In my last post, I followed my readers' advice and checked out the book "Programming the Semantic Web" published by O'Reilly. The full reference is below:
"Programming the Semantic Web by Toby Segaran, Colin Evans, and Jamie Taylor. Copyright 2009 Toby Segaran, Colin Evans, and Jamie Taylor, 978-0-596-15381-6."
I stopped in the middle of chapter 3, in this post we keep going with the review. The book tells us that:
"Inference is the process of deriving new information from information you already have." (page 43)
For example, you might have one piece of information, then download a second from the web, and then from these two pieces of information, derive a third. One of the examples given in the chapter is "If I know a restaurant's address, I can use a geocoder to find its coordinates on a map" (page 43).
The chapter goes onto work out which restaurants in Washington DC are likely to be touristy. It does that by working out which restaurants are near a tourist attraction and are at the same time cheap. It uses this example to explain how inference rules can chain together to generate new information:
"What's important to realize here is that the rules exist totally independently. Although we ran the three rules in sequence, they weren't aware of each other - they just looked to see if there were any triples that they knew how to deal with and then created new ones based on those. These rules can be run continuously—even from different machines that have access to the same triplestore - and still work properly, and new rules can be added at any time." (page 49)
The chapter then looks at merging graphs together, allowing queries across data from different sources. Then the chapter ends with some fun, we get to generate graphic visualisations with the program graphviz (which I discovered that I already had on my system).
Image by eteela used with permission.
Chapter 4 dives straight into RDF. In RDF, everything is a resource, identified by a URI (page 65). A URI does not have to be retrievable as a URL, though to aid uniqueness, it is a convention to use a hostname that you control as the first part of the URI. RDF allows the use of a blank node for situations where you do not know the URI (page 67), these are given an arbitrary ID starting with underscore colon _:
RDF can be expressed in different serialization formats (page 69), the chapter demonstrates these using a set RDF format, the Friend of a Friend (FOAF) vocabulary, as the primary example.
The first RDF serialization format covered is N-Triples, a series of statements, each one "containing a subject, predicate, and object followed by a dot" (page 71).
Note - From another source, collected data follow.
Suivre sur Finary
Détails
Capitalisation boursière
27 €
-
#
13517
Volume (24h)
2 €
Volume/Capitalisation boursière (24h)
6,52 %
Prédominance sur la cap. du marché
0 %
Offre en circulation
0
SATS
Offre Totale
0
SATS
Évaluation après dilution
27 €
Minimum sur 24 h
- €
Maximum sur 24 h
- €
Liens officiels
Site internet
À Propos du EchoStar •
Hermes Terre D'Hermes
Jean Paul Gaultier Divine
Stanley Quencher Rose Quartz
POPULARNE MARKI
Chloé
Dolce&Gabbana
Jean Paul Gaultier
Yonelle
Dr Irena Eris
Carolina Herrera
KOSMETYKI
N3 is very similar to N-Triples but various shorthands are introduced to remove redundancies (page 72).
Then the XML representation of RDF, which is perhaps what most people think of as RDF, is covered next (pages 73-76). Lastly RDFa, where XML attributes are added to XHTML tags, allowing one document to be both the human and machine-readable content (page 76). The extra XML attributes "specify the semantics behind the information that is displayed" (page 76).
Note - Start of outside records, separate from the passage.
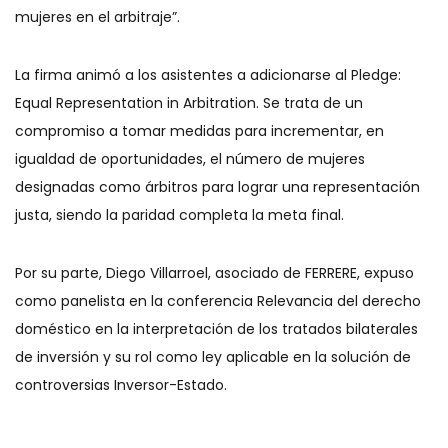
mujeres en el arbitraje”.
La firma animó a los asistentes a adicionarse al Pledge:
Equal Representation in Arbitration. Se trata de un
compromiso a tomar medidas para incrementar, en
igualdad de oportunidades, el número de mujeres
designadas como árbitros para lograr una representación
justa, siendo la paridad completa la meta final.
Por su parte, Diego Villarroel, asociado de FERRERE, expuso
como panelista en la conferencia Relevancia del derecho
doméstico en la interpretación de los tratados bilaterales
de inversión y su rol como ley aplicable en la solución de
controversias Inversor-Estado.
Chapter 4 leaves behind the simplified tools from the previous chapters and breaks out RDFlib and SPARQL. SPARQL is a query language for RDF graphs. It is read only, and if you (dis)like SQL then you will equally (dis)like SPARQL. The chapter uses RDFlib to demonstrate this. I might cover RDFlib myself in a future post, so I will skip talking about it for now. Briefly, it seems a really useful library and the first call for dealing with all things RDF in Python.
Chapter 5 is "source of semantic data" which seems to have extensive examples of the work covered so far, I skipped this chapter for now, in order so I could press straight on to chapter 6 about ontologies.
As I have been going along, I have been trying out all the examples, and there have been several small errors in the code, especially inconsistently named references and files. This is not supposed to be a book aimed just at Python users, this is a general book for anyone, with the examples just happening to be in Python. Therefore there could be a little more proofreading, i.e. user testing, of the examples.
This did not spoil it for me, as a more experienced Python programmer I could just fix the examples as I went. So far I have found the book really engaging and useful, and I am very keen to read the rest.